María Berrio, The Reckoning of Time (2019) Courtesy of Kohn Gallery

María Berrio: A Cloud’s Roots

Kohn Gallery, Los Angeles, 1 June-24 August

Colombian-born, New York-based Berrio explores hope and longing in immigrant identity in her latest works featuring female figures and birds in slightly surreal landscapes. Combining paper collage and watercolours to create chimeric forms, the animal and human protagonists of her paintings are at once delicate and densely layered—a reflection of emotional durability under duress. This marks her first solo show on the West Coast, but Berrio’s work can also be seen in Victoria Miro’s London show examining women, labour and migration (7 June-27 July).

Louise Bourgeois, Umbilical Cord (2003) © The Easton Foundation/ProLitteris Zurich; Photo: Christopher Burke

Louise Bourgeois & Pablo Picasso: Anatomies of Desire

Hauser & Wirth Zurich, 9 June-14 September 


Before descending upon Art Basel, many warm-up with a visit to Zurich Art Weekend (7-9 June) en-route. A highlight is this exhibition, curated by Marie-Laure Bernadac (a former curator at the Louvre, Picasso Museum and Centre Pompidou), which is the first time Bourgeois and Picasso’s work has been shown together as a duo—the two never met in the flesh, either. The exhibition of 90 paintings, sculptures and works on paper is based on the central theme of the couple because, while these artists are quite different, they are united by an interest in sexuality as a subject.
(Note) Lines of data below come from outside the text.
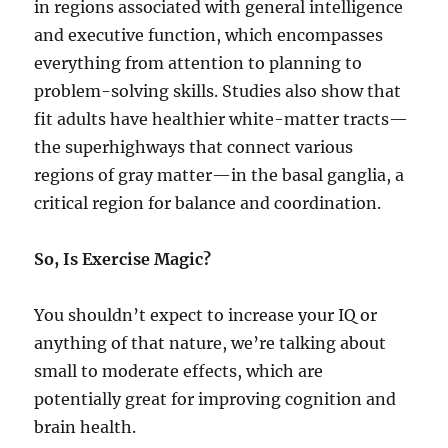
in regions associated with general intelligence
and executive function, which encompasses
everything from attention to planning to
problem-solving skills. Studies also show that
fit adults have healthier white-matter tracts—
the superhighways that connect various
regions of gray matter—in the basal ganglia, a
critical region for balance and coordination.
So, Is Exercise Magic?
You shouldn’t expect to increase your IQ or
anything of that nature, we’re talking about
small to moderate effects, which are
potentially great for improving cognition and
brain health.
Deborah Roberts, After the Thunder (RR) (2019) © Deborah Roberts; courtesy the artist and Stephen Friedman Gallery

Deborah Roberts: If They Come

Stephen Friedman Gallery, London, 7 June–20 July

In her first solo exhibition in Europe, the US-based artist Deborah Roberts’s collage and mixed-media portrayals of fictional young black girls and boys appear at first playful, but underlying them is a meditation on race, gender politics and preconceived notions of black culture. This exhibition of new works takes its title from an open letter written by James Baldwin to the political activist Angela Davis while she was in prison in 1970; Roberts uses this as a starting point to reference the challenges and preconceptions that black children still face when growing up, nearly 50 years later.